The last words I posted when announcing I'd finished the revision of Scurvy Dogs! were "Now what do I do?" That wasn't hyperbole. I've spent two years with Scurvy Dogs! as my focus. It's done (for now.) What comes next?
I'm not referring to the next step. That's clear enough. Wait for and incorporate any of Tori's comments, send it to Eddie the Agent, wait for his thoughts. Meanwhile, wait for Eddie's notes on Chance. That's a lot of waiting.
And I'm hampered by the fact that as soon as those things happen, I have to work on those projects. Chance has a lot to recommend it, but is likely to need a lot of work. Starting a new project today that I'm just going to have to jump in and out of as other work intervenes doesn't sound appealing.
It's not like I don't have other ideas to work on, thoughts that seemed promising, which I jotted down. But at most I have a couple of weeks to work on any of them before other things will intervene.
On the other hand, I don't have time for dithering, either. I am not a young man and my lifestyle does not conjure images of long years ahead of me to do all the work I want to. I feel like the lover in Andrew Marvell's To His Coy Mistress.
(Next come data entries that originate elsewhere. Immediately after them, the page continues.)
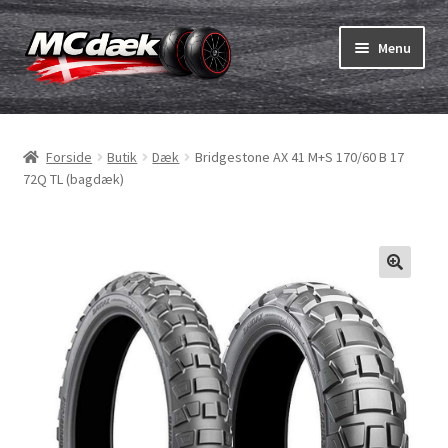
Spring
Spring
Menu
til
til
navigation
indhold
Udfold
Dæk
underm
Forside
Butik
Dæk
Bridgestone AX 41 M+S 170/60 B 17
Udfold
Slanger & fælgband
72Q TL (bagdæk)
underm
Køb
Udfold
Dæk ABC
underm
MC dæk test
Udfold
Mærker
underm
Kontakt os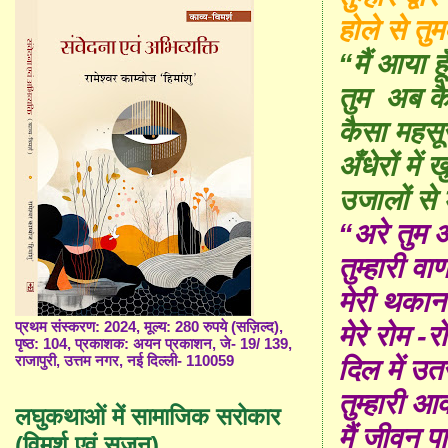
होले से तु
“मैं आया ह
तुम अब कै
कैसा महसू
अँधेरों में
उजालों से
“अरे तुम 
तुम्हारी व
मेरी थकान
प्रथम संस्करण: 2024, मूल्य: 280 रुपये (सज़िल्द),
मेरे रोम -
पृष्ठ: 104, प्रकाशक: अयन प्रकाशन, जे- 19/ 139,
राजापुरी, उत्तम नगर, नई दिल्ली- 110059
दिल में उत
तुम्हारी आव
लघुकथाओं में सामाजिक सरोकार
मैं जीवन पा
(विमर्श एवं सृजन)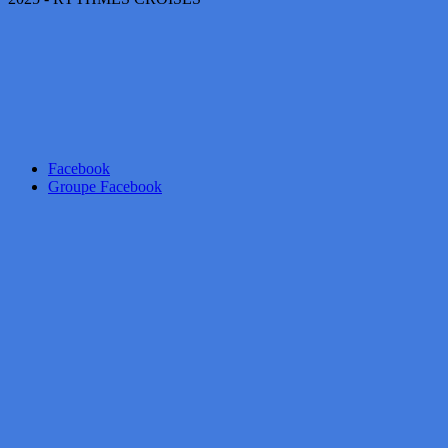
Facebook
Groupe Facebook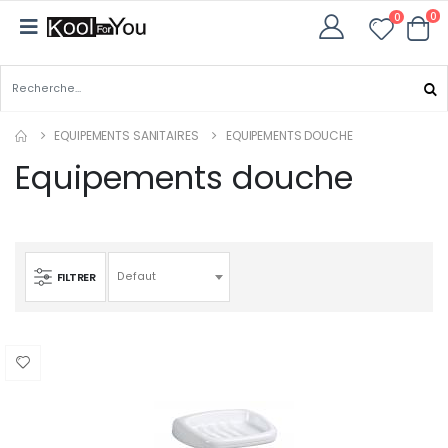
0
0
EQUIPEMENTS SANITAIRES
EQUIPEMENTS DOUCHE
Equipements douche
FILTRER
Defaut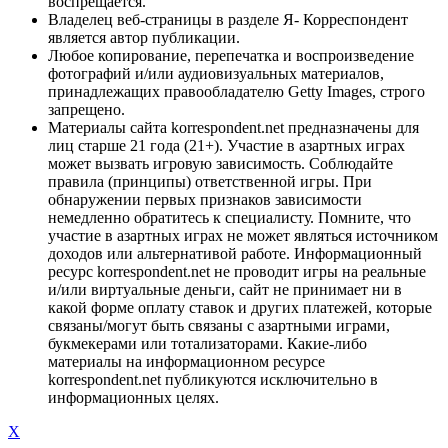
воспрещается.
Владелец веб-страницы в разделе Я- Корреспондент
является автор публикации.
Любое копирование, перепечатка и воспроизведение
фотографий и/или аудиовизуальных материалов,
принадлежащих правообладателю Getty Images, строго
запрещено.
Материалы сайта korrespondent.net предназначены для
лиц старше 21 года (21+). Участие в азартных играх
может вызвать игровую зависимость. Соблюдайте
правила (принципы) ответственной игры. При
обнаружении первых признаков зависимости
немедленно обратитесь к специалисту. Помните, что
участие в азартных играх не может являться источником
доходов или альтернативой работе. Информационный
ресурс korrespondent.net не проводит игры на реальные
и/или виртуальные деньги, сайт не принимает ни в
какой форме оплату ставок и других платежей, которые
связаны/могут быть связаны с азартными играми,
букмекерами или тотализаторами. Какие-либо
материалы на информационном ресурсе
korrespondent.net публикуются исключительно в
информационных целях.
X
Had we but world enough, and time,
This coyness, lady, were no crime.
But at my back I always hear
Time's winged chariot hurrying near;
And yonder all before us lie
Deserts of vast eternity.
Yeah. So I need to get to work I want to take a look at my failed third novel, The Bones in the Closet. There was something there that had the kernel of a good story, but it went off the rails really badly. Very frustrating experience, and it kind of scared me. Got out of control and made me wonder if I really could do this, despite the fact that I had written two previous books I thought were pretty good. That failure made starting Scurvy Dogs! a little nerve wracking. Although in the end, I really think it's my best effort yet.
Perhaps I have just enough time before all the various notes start coming in to look over Bones and figure out what went wrong and how to tell the story I thought I was going to before the story got lost – literally – in the forest.
If not, I've got three ideas on the list after that. The point is, I'm a writer, so I should write. It's part passion, part compulsion – and part a job, without the luxury of taking time off. But launching the next project is another leap of faith.
Like Stephen King said, "The scariest moment is always just before you start."